Rabbi Yaakov Neuburger
There is a story alluded to in our parsha which never took place. While that story is largely ignored, probably because it never happened, the grim lens of the past few weeks has magnified it for all of us.
The first part of the story did in fact happen and is clearly known to us all: Moshe's divinely destined delivery from the Nile followed an immediate conception, a secret pregnancy and a clandestine birth; infancy and adolescence in the very palace that decreed his demise as a baby; training himself to feel the pain of the brethren from whom he had been separated. Moshe then takes to the streets trying to ease the pain of his people, one Jew at a time; first he stops an Egyptian from beating a Jew and then he begs one Jew to be patient with another.
The allusion is to the second part of the story which never took place: one Jew at a time, Moshe earns their respect for all of his efforts on their behalf and the streets slowly welcome him. He gains their confidence and he begins to give them back the self esteem that had been robbed from them as the enslavement deepened; slowly he nurtures their courage and finally cultivates their long forgotten national pride. As the Jews become increasingly aware of their roots, the Egyptians also remember their Jewish viceroy, and the blessings that he and his father brought to them. It does not take long till the Egyptian empire, impressed with the unprecedented and breathtaking rise of the slave-nation, watch a proud and vibrant nation return home.
We know exactly why it did not happen. Two Jews fought bitterly, and no one cared. The one Jew (Moshe) who did come to their defense was ridiculed and mocked. Not only that, but he was turned in to the Egyptian authorities by the very Jews he came to help and thus had to flee, relegating the second part of the story for a time far off.
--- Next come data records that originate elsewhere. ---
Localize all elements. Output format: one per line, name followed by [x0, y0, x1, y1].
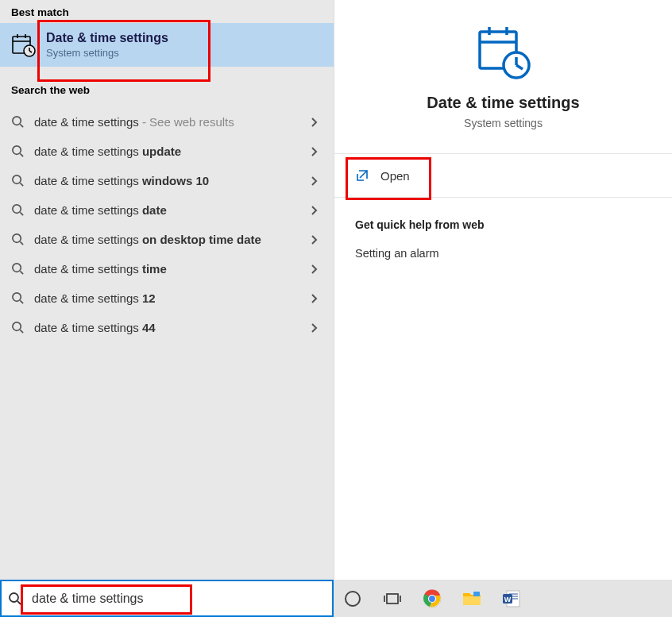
svg-line-20 [20, 300, 23, 303]
chevron-right-icon [310, 117, 318, 128]
web-results-list: date & time settings - See web resultsda… [0, 107, 334, 580]
svg-point-15 [13, 234, 21, 242]
calendar-clock-icon [475, 24, 532, 81]
svg-point-21 [13, 322, 21, 330]
svg-line-31 [17, 601, 21, 604]
quick-help-title: Get quick help from web [355, 218, 651, 231]
search-icon [8, 592, 22, 606]
preview-title: Date & time settings [427, 94, 579, 112]
search-icon [11, 291, 25, 305]
calendar-clock-icon [11, 33, 37, 58]
web-result-item[interactable]: date & time settings - See web results [0, 107, 334, 137]
search-icon [11, 115, 25, 129]
svg-line-18 [20, 271, 23, 274]
svg-point-7 [13, 117, 21, 125]
svg-point-13 [13, 205, 21, 213]
task-view-icon[interactable] [381, 588, 404, 610]
taskbar: W [0, 580, 672, 617]
search-web-header: Search the web [0, 78, 334, 99]
web-result-item[interactable]: date & time settings 44 [0, 313, 334, 342]
svg-line-14 [20, 212, 23, 215]
search-input[interactable] [29, 592, 326, 606]
file-explorer-icon[interactable] [461, 588, 483, 610]
chrome-icon[interactable] [421, 588, 443, 610]
svg-point-32 [346, 592, 360, 606]
chevron-right-icon [310, 146, 318, 157]
open-button[interactable]: Open [334, 154, 672, 198]
svg-point-11 [13, 175, 21, 183]
svg-rect-39 [463, 596, 481, 605]
search-icon [11, 203, 25, 217]
svg-line-10 [20, 153, 23, 156]
preview-subtitle: System settings [464, 117, 543, 129]
web-result-text: date & time settings date [34, 203, 310, 217]
open-label: Open [380, 169, 410, 183]
best-match-title: Date & time settings [46, 31, 168, 45]
web-result-text: date & time settings time [34, 262, 310, 276]
chevron-right-icon [310, 322, 318, 334]
svg-point-9 [13, 146, 21, 154]
svg-rect-33 [387, 594, 398, 604]
web-result-item[interactable]: date & time settings time [0, 254, 334, 283]
preview-panel: Date & time settings System settings Ope… [334, 0, 672, 580]
best-match-subtitle: System settings [46, 47, 168, 59]
search-icon [11, 233, 25, 246]
open-external-icon [355, 168, 369, 183]
chevron-right-icon [310, 175, 318, 187]
web-result-item[interactable]: date & time settings on desktop time dat… [0, 225, 334, 254]
word-icon[interactable]: W [500, 588, 523, 610]
search-icon [11, 174, 25, 187]
chevron-right-icon [310, 234, 318, 245]
svg-rect-40 [473, 592, 480, 596]
web-result-item[interactable]: date & time settings windows 10 [0, 166, 334, 195]
web-result-text: date & time settings 12 [34, 291, 310, 305]
svg-line-16 [20, 241, 23, 245]
search-icon [11, 262, 25, 276]
best-match-header: Best match [0, 0, 334, 21]
best-match-result[interactable]: Date & time settings System settings [0, 23, 334, 67]
chevron-right-icon [310, 264, 318, 275]
chevron-right-icon [310, 293, 318, 304]
search-icon [11, 321, 25, 334]
web-result-item[interactable]: date & time settings update [0, 137, 334, 166]
search-box[interactable] [0, 580, 334, 617]
web-result-item[interactable]: date & time settings 12 [0, 283, 334, 313]
svg-line-8 [20, 124, 23, 127]
search-icon [11, 145, 25, 158]
search-results-panel: Best match Date & time settings System s… [0, 0, 334, 580]
svg-line-12 [20, 183, 23, 186]
web-result-text: date & time settings on desktop time dat… [34, 233, 310, 246]
quick-help-item[interactable]: Setting an alarm [355, 247, 651, 260]
web-result-text: date & time settings 44 [34, 321, 310, 334]
svg-line-22 [20, 330, 23, 333]
svg-point-19 [13, 293, 21, 301]
web-result-item[interactable]: date & time settings date [0, 195, 334, 225]
chevron-right-icon [310, 205, 318, 216]
svg-text:W: W [504, 595, 512, 603]
svg-point-17 [13, 264, 21, 272]
cortana-icon[interactable] [342, 588, 364, 610]
web-result-text: date & time settings - See web results [34, 115, 310, 129]
web-result-text: date & time settings windows 10 [34, 174, 310, 187]
svg-point-30 [10, 593, 18, 602]
web-result-text: date & time settings update [34, 145, 310, 158]
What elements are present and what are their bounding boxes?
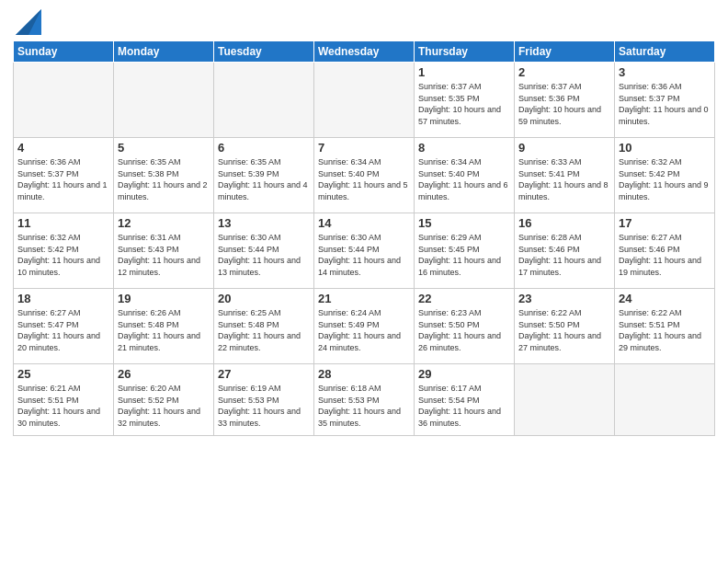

Sadly, the unity which has eluded our people for so much of the history of our diaspora seemed to have been secure at the opening of Sefer Shemos. The Torah lists twelve sons and refers to seventy people but records (1:3,5) them as "nefesh" as opposed to the plural "nefashos" which is seemingly more accurate. Both the Ohr Hachayim and the Kli Yakar understand that the use of the singular form indicates a cohesive family with one "nefesh", one set of large life goals, one set of broad ambitions and one set of drivers in all that they do.
Perhaps that is why Shemos begins with a "vov" (1:1), meaning "and", which is a very puzzling way to start a new sefer. If it is a new book, why does it start employing language to make it sound like another chapter of the old one? Even more suggestive is the irony of clearly intentional anonymity in a parsha and a book called "Names". After listing the well known names of Yaakov's twelve sons, almost all names are dropped. The stories of Amrom, Yocheved, Pharoh's daughter, Shlomis and her husband, Tzippora, and Dasan and Avirom are all delivered namelessly. Even the names of Shifra and Puah are codes for Yocheved and Miriam! All their names are known to us through the oral mesorah, so could there be a more deliberate omission!?
As I write this I can hear my father o.b.m. explaining to us how slavery robs one's individuality as it rips into the slave's ambitions and destiny and underutilizes any of his unique strengths. When the slave hears his name it is his call to do another person's bidding and a painful reminder that his own needs will neglected yet again.
How can we expect Jews not to fight and not to become petty when each one's individuality and importance was of no consequence, when everyone is building the same city in the same way and during the same shift?
The "nefesh" of our people, of any people, the sense of purpose that inspires respect for one another, is born out of twelve tribes which are each clearly identified. It can only survive if we let the "vov" draw us back to the end of Breishis. It is at that time that the death of Yaakov could have allowed the hatred of old and the embarrassment of the past to surface, leaving behind twelve embittered and warring factions. Yet the depth of Yosef's piety and bitachon kept us together. In effect, they may have been carried forward by one picture. They may have had imprinted in their fiber with the picture of all the brothers pledging allegiance to Hashem, around the one bed of their ailing father, each one assuming their future relative position around the aron, each one having heard the exclusive qualities of the other and appreciating the distinctive role that lay ahead for each one.
That is the challenge of the "vov" that opens Sefer Shemos! Just as Ramban says in his introduction to Shemos that during galus years we are challenged to return to the awareness of Hashem which informed the lives of our patriarchs, the "vov" challenges us all to return to the awareness that Jews pledged to Hashem's service can find room for each other around the same bed to fulfill Yaakov Avinu's prayers of "mita shleima - a complete bed".